Task details:
Your answer should consist of each line from the data below that contains "votre".

Supplied data:
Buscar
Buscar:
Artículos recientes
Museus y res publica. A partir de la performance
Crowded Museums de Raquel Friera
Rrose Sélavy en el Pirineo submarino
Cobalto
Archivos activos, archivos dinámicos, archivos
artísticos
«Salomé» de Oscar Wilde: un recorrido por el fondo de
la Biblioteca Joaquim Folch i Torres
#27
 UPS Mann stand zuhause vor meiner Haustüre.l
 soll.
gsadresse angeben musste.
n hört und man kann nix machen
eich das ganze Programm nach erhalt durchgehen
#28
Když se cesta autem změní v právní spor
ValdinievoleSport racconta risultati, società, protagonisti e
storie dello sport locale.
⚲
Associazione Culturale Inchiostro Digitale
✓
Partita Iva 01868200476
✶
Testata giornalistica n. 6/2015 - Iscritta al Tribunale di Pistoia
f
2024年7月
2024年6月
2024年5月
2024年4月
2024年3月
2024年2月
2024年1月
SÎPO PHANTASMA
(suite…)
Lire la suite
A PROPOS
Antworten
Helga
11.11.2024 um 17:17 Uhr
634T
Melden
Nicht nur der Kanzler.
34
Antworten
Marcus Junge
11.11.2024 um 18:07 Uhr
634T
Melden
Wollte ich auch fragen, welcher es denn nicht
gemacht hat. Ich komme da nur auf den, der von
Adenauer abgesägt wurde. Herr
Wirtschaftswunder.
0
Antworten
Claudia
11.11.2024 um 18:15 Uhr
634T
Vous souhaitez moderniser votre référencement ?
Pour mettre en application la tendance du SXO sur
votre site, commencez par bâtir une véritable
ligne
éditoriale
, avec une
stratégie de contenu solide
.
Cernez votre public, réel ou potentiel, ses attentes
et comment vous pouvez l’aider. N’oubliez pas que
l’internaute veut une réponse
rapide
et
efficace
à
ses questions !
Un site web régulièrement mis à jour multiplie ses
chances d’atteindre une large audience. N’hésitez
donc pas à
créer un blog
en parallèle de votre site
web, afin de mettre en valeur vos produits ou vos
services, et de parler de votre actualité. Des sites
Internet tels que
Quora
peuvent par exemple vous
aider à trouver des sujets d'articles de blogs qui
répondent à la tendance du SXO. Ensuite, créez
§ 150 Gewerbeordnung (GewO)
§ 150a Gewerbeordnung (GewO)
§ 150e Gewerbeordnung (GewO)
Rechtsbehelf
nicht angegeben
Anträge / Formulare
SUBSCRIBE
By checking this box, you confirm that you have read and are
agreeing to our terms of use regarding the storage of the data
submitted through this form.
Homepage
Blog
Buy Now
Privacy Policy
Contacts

The answer:
Vous souhaitez moderniser votre référencement ?
votre site, commencez par bâtir une véritable
Cernez votre public, réel ou potentiel, ses attentes
en parallèle de votre site
services, et de parler de votre actualité. Des sites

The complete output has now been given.